Regex

Regex Cheat Sheet for Beginners (2026)

Q: What is the difference between test(), match(), and exec()?

In JavaScript, test() returns a boolean and is the fastest way to check if a pattern exists. match() returns an array of all matches (with the g flag) or the first match with capture groups (without g). exec() returns one match at a time with full group information, and maintains state between calls with the g flag — useful for iterating through all matches in a loop while accessing group data.

Q: How do I make a regex case-insensitive?

Add the i flag: /pattern/i in JavaScript, or re.IGNORECASE / re.I in Python. Case-insensitive matching is slightly slower than case-sensitive because the engine must check both cases for each character, but the difference is negligible for typical use cases.

April 20, 2026 · 8 min read · Test regex live →

Arun Gopal · Developer & Founder, ToolPry

Regular expressions are one of those things every developer knows they should understand but many never fully master. This cheat sheet covers everything from basic character matching to advanced lookaheads — with real-world examples you can test immediately in ToolPry's Regex Tester.

Anchors

Anchors do not match characters — they match positions in a string.

Pattern	What it matches	Example
^	Start of string (or line with m flag)	`^Hello` matches "Hello world" but not "Say Hello"
$	End of string (or line with m flag)	`world$` matches "Hello world" but not "world peace"
\b	Word boundary	`\bcat\b` matches "cat" but not "catch" or "tomcat"
\B	Non-word boundary	`\Bcat\B` matches "scatter" but not "cat"

Character Classes

Pattern	What it matches
.	Any character except newline
\d	Any digit [0-9]
\D	Any non-digit
\w	Word character [a-zA-Z0-9_]
\W	Non-word character
\s	Whitespace (space, tab, newline)
\S	Non-whitespace
[abc]	Any of a, b, or c
[^abc]	Anything except a, b, or c
[a-z]	Any lowercase letter
[a-zA-Z]	Any letter

Quantifiers

Quantifiers specify how many times a pattern must match.

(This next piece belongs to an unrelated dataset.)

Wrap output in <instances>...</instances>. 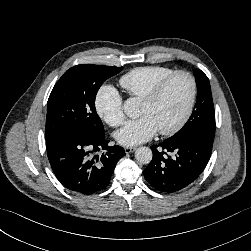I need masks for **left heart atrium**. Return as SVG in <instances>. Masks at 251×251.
Returning a JSON list of instances; mask_svg holds the SVG:
<instances>
[{"instance_id":"1","label":"left heart atrium","mask_w":251,"mask_h":251,"mask_svg":"<svg viewBox=\"0 0 251 251\" xmlns=\"http://www.w3.org/2000/svg\"><path fill=\"white\" fill-rule=\"evenodd\" d=\"M158 129L149 116H141L129 120L116 132V141L126 147L136 146L150 140L157 133Z\"/></svg>"}]
</instances>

By default they are greedy — they match as much as possible.

Quantifier	Meaning	Example
*	0 or more	`go*` matches "g", "go", "goo", "gooo"
+	1 or more	`go+` matches "go", "goo" but not "g"
?	0 or 1 (optional)	`colou?r` matches "color" and "colour"
{n}	Exactly n times	`\d{4}` matches "2026" but not "26"
{n,}	n or more times	`\d{2,}` matches "12", "123", "1234"
{n,m}	Between n and m times	`\d{2,4}` matches "12", "123", "1234"
*?	Lazy: 0 or more, as few as possible	`<.*?>` matches one tag at a time
+?	Lazy: 1 or more, as few as possible	`.+?` matches the shortest possible string

Greedy vs lazy: <.*> on bold matches the entire string. <.*?> matches only . Add ? after a quantifier to make it lazy.

Groups and Capturing

Pattern	What it does
(abc)	Capturing group — captures "abc" for back-reference
(?:abc)	Non-capturing group — groups without capturing
(?<name>abc)	Named capturing group
\1	Back-reference to group 1
\k<name>	Back-reference to named group
a\|b	Alternation — matches a or b

Example: Extract year, month, day from a date

const regex = /(?<year>\d{4})-(?<month>\d{2})-(?<day>\d{2})/;
const match = '2026-05-02'.match(regex);
console.log(match.groups.year);  // "2026"
console.log(match.groups.month); // "05"
console.log(match.groups.day);   // "02"

Lookaheads and Lookbehinds

Lookarounds let you match a pattern only if it is (or is not) followed by or preceded by another pattern — without including that other pattern in the match.

Pattern	Type	What it matches
(?=abc)	Positive lookahead	Position followed by "abc"
(?!abc)	Negative lookahead	Position NOT followed by "abc"
(?<=abc)	Positive lookbehind	Position preceded by "abc"
(?<!abc)	Negative lookbehind	Position NOT preceded by "abc"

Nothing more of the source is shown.